→ **Exercise description**
Begin at the first line of the records below and, please, give each line again exactly until the line with "BUDGET SESSION (94, 580)" is included.

(Extracted data entries)
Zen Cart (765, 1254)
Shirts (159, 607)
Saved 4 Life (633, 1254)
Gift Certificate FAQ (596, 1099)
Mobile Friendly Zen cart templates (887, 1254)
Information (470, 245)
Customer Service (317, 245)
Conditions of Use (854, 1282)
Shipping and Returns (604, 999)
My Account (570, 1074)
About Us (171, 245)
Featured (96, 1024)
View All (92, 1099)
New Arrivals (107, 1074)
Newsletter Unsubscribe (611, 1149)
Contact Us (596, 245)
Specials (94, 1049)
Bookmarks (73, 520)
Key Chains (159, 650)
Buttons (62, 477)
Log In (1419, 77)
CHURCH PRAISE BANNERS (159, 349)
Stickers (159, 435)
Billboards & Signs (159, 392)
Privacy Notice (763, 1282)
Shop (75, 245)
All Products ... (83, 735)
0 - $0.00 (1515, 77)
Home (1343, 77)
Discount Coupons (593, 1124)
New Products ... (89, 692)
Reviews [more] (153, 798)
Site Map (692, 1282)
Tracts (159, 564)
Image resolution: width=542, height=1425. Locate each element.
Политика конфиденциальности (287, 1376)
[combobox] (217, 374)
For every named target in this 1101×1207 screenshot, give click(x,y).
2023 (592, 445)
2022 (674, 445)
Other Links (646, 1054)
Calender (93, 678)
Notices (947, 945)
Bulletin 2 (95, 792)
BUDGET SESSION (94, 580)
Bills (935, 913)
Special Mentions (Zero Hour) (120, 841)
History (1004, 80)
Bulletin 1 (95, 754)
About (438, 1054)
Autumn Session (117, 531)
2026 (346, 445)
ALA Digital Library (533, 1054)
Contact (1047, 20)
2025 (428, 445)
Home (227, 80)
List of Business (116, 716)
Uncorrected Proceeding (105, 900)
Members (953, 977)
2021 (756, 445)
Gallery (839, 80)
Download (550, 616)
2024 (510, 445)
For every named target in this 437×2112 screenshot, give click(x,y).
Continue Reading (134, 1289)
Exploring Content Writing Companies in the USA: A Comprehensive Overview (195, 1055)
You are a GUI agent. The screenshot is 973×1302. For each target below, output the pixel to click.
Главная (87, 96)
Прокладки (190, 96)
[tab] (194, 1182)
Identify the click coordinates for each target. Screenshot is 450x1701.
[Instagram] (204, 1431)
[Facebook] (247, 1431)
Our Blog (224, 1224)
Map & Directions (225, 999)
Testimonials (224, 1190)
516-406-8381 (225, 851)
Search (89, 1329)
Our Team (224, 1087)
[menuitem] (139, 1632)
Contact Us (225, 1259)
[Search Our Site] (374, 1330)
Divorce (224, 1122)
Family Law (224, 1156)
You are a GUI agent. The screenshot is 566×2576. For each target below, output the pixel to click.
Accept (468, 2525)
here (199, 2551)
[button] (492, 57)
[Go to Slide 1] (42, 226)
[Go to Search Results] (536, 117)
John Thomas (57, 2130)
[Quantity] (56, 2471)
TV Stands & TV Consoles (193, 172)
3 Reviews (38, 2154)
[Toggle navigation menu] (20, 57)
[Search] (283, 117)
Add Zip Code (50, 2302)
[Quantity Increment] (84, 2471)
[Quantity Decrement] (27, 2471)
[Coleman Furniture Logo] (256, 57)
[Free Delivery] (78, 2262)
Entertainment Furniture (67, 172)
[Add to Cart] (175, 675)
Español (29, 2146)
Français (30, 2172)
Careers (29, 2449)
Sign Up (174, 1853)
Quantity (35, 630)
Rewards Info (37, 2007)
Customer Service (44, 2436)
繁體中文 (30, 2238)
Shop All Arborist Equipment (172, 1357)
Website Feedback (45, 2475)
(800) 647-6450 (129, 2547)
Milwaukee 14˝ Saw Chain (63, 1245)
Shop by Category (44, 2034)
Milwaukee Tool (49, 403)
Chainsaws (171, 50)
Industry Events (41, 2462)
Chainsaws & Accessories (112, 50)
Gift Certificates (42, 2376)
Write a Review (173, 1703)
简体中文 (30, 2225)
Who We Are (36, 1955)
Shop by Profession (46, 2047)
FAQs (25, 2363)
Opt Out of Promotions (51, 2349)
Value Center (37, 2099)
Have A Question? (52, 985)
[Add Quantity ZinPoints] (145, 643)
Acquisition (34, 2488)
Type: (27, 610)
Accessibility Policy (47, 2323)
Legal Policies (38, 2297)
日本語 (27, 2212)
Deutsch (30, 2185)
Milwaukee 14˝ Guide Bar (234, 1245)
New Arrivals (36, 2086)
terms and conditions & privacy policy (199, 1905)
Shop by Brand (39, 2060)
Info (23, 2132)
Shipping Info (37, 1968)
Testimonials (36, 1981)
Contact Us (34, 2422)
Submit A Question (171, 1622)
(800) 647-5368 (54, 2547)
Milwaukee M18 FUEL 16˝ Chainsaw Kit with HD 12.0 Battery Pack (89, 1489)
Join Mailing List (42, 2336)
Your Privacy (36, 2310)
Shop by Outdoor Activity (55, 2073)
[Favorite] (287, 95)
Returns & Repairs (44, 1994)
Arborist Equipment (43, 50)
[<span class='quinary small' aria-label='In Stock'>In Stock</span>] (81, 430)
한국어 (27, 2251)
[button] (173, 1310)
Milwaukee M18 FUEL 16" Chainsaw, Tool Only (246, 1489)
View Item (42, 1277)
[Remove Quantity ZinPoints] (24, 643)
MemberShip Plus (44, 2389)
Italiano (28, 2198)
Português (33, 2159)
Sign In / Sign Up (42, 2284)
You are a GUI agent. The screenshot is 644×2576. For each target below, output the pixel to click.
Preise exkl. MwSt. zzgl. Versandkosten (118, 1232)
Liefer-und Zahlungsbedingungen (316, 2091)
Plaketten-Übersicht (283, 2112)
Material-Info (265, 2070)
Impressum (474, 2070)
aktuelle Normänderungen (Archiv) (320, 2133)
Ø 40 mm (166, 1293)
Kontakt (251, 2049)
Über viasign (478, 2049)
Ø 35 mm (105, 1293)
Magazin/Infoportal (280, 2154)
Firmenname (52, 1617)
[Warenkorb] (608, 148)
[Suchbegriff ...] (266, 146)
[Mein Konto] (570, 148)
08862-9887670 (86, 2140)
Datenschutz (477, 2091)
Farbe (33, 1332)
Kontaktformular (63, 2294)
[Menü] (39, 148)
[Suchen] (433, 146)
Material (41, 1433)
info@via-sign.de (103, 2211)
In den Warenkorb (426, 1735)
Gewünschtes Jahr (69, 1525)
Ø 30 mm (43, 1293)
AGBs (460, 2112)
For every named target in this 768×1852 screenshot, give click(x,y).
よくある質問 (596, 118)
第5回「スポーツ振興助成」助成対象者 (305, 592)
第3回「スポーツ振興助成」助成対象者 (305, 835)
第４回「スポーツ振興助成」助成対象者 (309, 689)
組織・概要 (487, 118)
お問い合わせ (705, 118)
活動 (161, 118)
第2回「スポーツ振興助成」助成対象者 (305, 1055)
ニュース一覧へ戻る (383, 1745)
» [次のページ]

→ **Result of this task**
Zen Cart (765, 1254)
Shirts (159, 607)
Saved 4 Life (633, 1254)
Gift Certificate FAQ (596, 1099)
Mobile Friendly Zen cart templates (887, 1254)
Information (470, 245)
Customer Service (317, 245)
Conditions of Use (854, 1282)
Shipping and Returns (604, 999)
My Account (570, 1074)
About Us (171, 245)
Featured (96, 1024)
View All (92, 1099)
New Arrivals (107, 1074)
Newsletter Unsubscribe (611, 1149)
Contact Us (596, 245)
Specials (94, 1049)
Bookmarks (73, 520)
Key Chains (159, 650)
Buttons (62, 477)
Log In (1419, 77)
CHURCH PRAISE BANNERS (159, 349)
Stickers (159, 435)
Billboards & Signs (159, 392)
Privacy Notice (763, 1282)
Shop (75, 245)
All Products ... (83, 735)
0 - $0.00 (1515, 77)
Home (1343, 77)
Discount Coupons (593, 1124)
New Products ... (89, 692)
Reviews [more] (153, 798)
Site Map (692, 1282)
Tracts (159, 564)
Image resolution: width=542, height=1425. Locate each element.
Политика конфиденциальности (287, 1376)
[combobox] (217, 374)
For every named target in this 1101×1207 screenshot, give click(x,y).
2023 (592, 445)
2022 (674, 445)
Other Links (646, 1054)
Calender (93, 678)
Notices (947, 945)
Bulletin 2 (95, 792)
BUDGET SESSION (94, 580)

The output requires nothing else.